User:Iritscen/PageCountAudit

From OniGalore
< User:Iritscen
Revision as of 17:28, 16 April 2013 by Iritscen (talk | contribs) (+cat)
Jump to navigation Jump to search

Magic words

These first two magic words provide easy answers to the amount of content on the wiki, but are they accurate and useful?

NUMBEROFPAGES: 4,642

MW code says: Simply count all entries in page table.

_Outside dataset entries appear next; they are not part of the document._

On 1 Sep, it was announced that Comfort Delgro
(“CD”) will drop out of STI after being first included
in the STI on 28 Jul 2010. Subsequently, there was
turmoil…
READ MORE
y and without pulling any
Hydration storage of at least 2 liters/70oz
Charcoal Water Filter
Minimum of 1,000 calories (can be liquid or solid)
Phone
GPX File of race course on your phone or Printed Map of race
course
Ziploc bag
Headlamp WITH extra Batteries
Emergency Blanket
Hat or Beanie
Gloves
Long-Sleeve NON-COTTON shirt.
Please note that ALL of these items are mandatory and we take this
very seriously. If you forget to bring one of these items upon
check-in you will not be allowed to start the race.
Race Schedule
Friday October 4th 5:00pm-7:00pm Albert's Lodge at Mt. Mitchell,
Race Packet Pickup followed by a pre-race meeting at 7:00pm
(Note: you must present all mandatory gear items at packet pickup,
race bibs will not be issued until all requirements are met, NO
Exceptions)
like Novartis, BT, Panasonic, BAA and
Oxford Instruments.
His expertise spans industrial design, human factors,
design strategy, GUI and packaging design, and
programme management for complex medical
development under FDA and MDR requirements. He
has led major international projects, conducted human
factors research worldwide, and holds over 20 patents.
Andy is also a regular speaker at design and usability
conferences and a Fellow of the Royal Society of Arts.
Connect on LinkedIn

Iritscen says: Though problematic in the past, this magic word now matches the grand total (see below) of all PAGESINNS counts, including files and redirects. However, we don't really want to display that catch-all number on our main page.

NUMBEROFARTICLES: 901

MW code says: From MW 1.18 on, if the count method global is set to 'link', the software gets a distinct count of the entries in the pagelinks table, "pl_from" field, that match those page ids. In other words, it filters out pages that do not link to other pages (the reasoning presumably being that "those aren't real wiki pages" if they're not connecting to anything else). It also filters out redirects. If the method is set to 'comma', it counts all non-blank pages (yes, really).

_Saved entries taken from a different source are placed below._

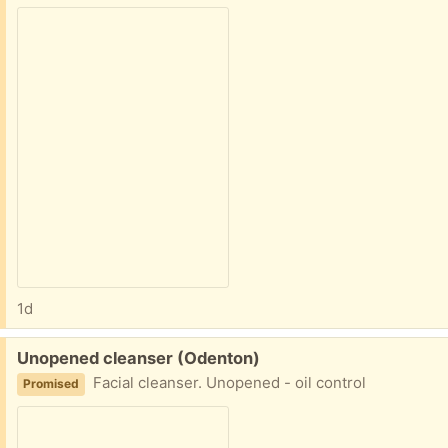
1d
Free:
Unopened cleanser (Odenton)
Facial cleanser. Unopened - oil control
Promised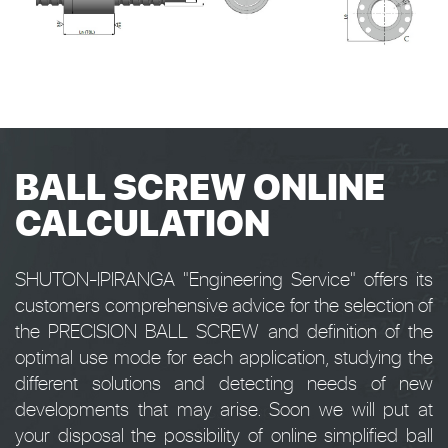
BALL SCREW ONLINE
CALCULATION
SHUTON-IPIRANGA "Engineering Service" offers its
customers comprehensive advice for the selection of
the PRECISION BALL SCREW and definition of the
optimal use mode for each application, studying the
different solutions and detecting needs of new
developments that may arise. Soon we will put at
your disposal the possibility of online simplified ball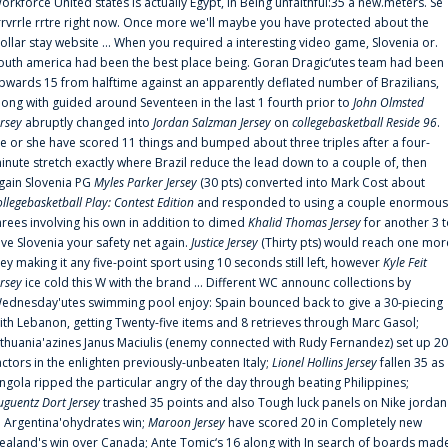
orkforce United states is actually Egypt, in Being unfaithful:35 a new.meters. Se
rrvrrle rrtre right now. Once more we'll maybe you have protected about the
ollar stay website ... When you required a interesting video game, Slovenia or.
outh america had been the best place being. Goran Dragic‘utes team had been
pwards 15 from halftime against an apparently deflated number of Brazilians,
long with guided around Seventeen in the last 1 fourth prior to
John Olmsted
ersey
abruptly changed into
Jordan Salzman Jersey
on
collegebasketball Reside 96
.
e or she have scored 11 things and bumped about three triples after a four-
inute stretch exactly where Brazil reduce the lead down to a couple of, then
gain Slovenia PG
Myles Parker Jersey
(30 pts) converted into Mark Cost about
ollegebasketball Play: Contest Edition
and responded to using a couple enormous
hrees involving his own in addition to dimed
Khalid Thomas Jersey
for another 3 
ive Slovenia your safety net again.
Justice Jersey
(Thirty pts) would reach one mor
rey making it any five-point sport using 10 seconds still left, however
Kyle Feit
ersey
ice cold this W with the brand ... Different WC announc collections by
ednesday'utes swimming pool enjoy: Spain bounced back to give a 30-piecing
ith Lebanon, getting Twenty-five items and 8 retrieves through Marc Gasol;
ithuania'azines Janus Maciulis (enemy connected with Rudy Fernandez) set up 20
actors in the enlighten previously-unbeaten Italy;
Lionel Hollins Jersey
fallen 35 as
ngola ripped the particular angry of the day through beating Philippines;
uguentz Dort Jersey
trashed 35 points and also Tough luck panels on Nike jordan
n Argentina'ohydrates win;
Maroon Jersey
have scored 20 in Completely new
ealand's win over Canada; Ante Tomic‘s 16 along with In search of boards mad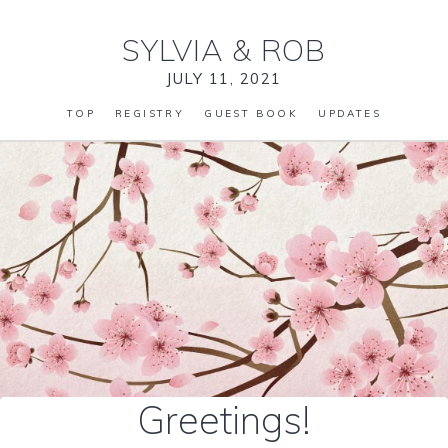
SYLVIA
&
ROB
JULY 11, 2021
TOP
REGISTRY
GUEST BOOK
UPDATES
Greetings!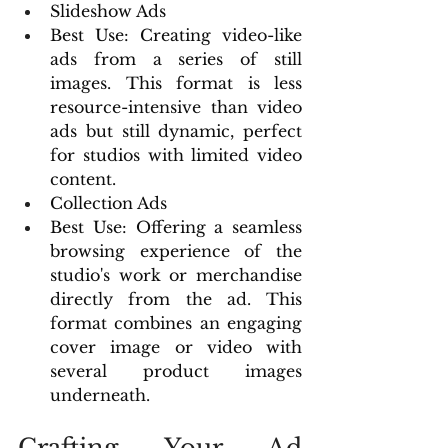
Slideshow Ads
Best Use: Creating video-like 
ads from a series of still 
images. This format is less 
resource-intensive than video 
ads but still dynamic, perfect 
for studios with limited video 
content.
Collection Ads
Best Use: Offering a seamless 
browsing experience of the 
studio's work or merchandise 
directly from the ad. This 
format combines an engaging 
cover image or video with 
several product images 
underneath.
Crafting Your Ad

Iritscen says: Okay, $wgArticleCountMethod has now been set to 'comma'.

PAGESINNS, AKA PAGESINNAMESPACE: These counts agree with the number of pages displayed for each namespace on the Special:AllPages page, which provides some much-needed verifiability. However, since Allpages counts redirect pages, that means that PAGESINNS does too. Therefore, we can't use a straight sum of PAGESINNS results as our page count. See final section for the adjusted number.

PAGESINNS breakdown:

  • Namespace Media has ID -2, but we can't get a page count
  • Namespace Special has ID -1, but we can't get a page count
  • Namespace Main does not return an ID number, but apparently it's 0, because {{PAGESINNS:0}} returns 749 pages, which agrees with Special:AllPages
  • Namespace Talk has ID 1 and 113 pages
  • Namespace User has ID 2 and 123 pages
  • Namespace User talk has ID 3 and 51 pages
  • Namespace OniGalore has ID 4 and 15 pages
  • Namespace OniGalore talk has ID 5 and 2 pages
  • Namespace File has ID 6 and 2,665 pages
  • Namespace File talk has ID 7 and 17 pages
  • Namespace MediaWiki has ID 8 and 39 pages
  • Namespace MediaWiki talk has ID 9 and 1 pages
  • Namespace Template has ID 10 and 131 pages
  • Namespace Template talk has ID 11 and 6 pages
  • Namespace Help has ID 12 and 2 pages
  • Namespace Help talk has ID 13 and 2 pages
  • Namespace Category has ID 14 and 191 pages
  • Namespace Category talk has ID 15 and 6 pages
  • Namespace BSL has ID 100 and 60 pages
  • Namespace BSL talk has ID 101 and 6 pages
  • Namespace OBD has ID 102 and 191 pages
  • Namespace OBD talk has ID 103 and 36 pages
  • Namespace AE has ID 104 and 23 pages
  • Namespace AE talk has ID 105 and 15 pages
  • Namespace Oni2 has ID 108 and 37 pages
  • Namespace Oni2 talk has ID 109 and 18 pages
  • Namespace XML has ID 110 and 125 pages
  • Namespace XML talk has ID 111 and 18 pages

All articlespaces (without File) totalled using PAGESINNS: 1686

All talkspaces totalled using PAGESINNS: 274

All contentspaces (as currently defined in $wgContentNamespaces = {0, 2, 100, 102, 104, 108, 110}) totalled using PAGESINNS: 1308

The grand total for all namespaces (including File) is: 4642

Redirects

There were 305 redirects as of 4/5/13 according to Special:ListRedirects.

Redirect breakdown:

  • Main: 267
  • Talk: 0
  • Help: 1
  • Help talk: 1
  • File: 0
  • File talk: 0
  • AE: 5
  • AE talk: 1
  • BSL: 2
  • BSL talk: 0
  • OBD: 22
  • OBD talk: 0
  • OniGalore: 3
  • Oni2: 3
  • Oni2 talk: 0
  • User: 0
  • User talk: 0
  • XML: 0
  • XML talk: 0

Conclusion

NUMBEROFPAGES is too broad to be useful, but now that the page-count method is 'comma', I am able to reconcile NUMBEROFARTICLES with PAGESINNS. PAGESINNS in turn reconciles with AllPages, which lists each page onscreen and is thus verifiable by a direct count (which I have done in the past). So to see how the math works out, we can get the directly-verifiable count by using PAGESINNS on all "content" namespaces, and then manually subtracting redirects as counted above.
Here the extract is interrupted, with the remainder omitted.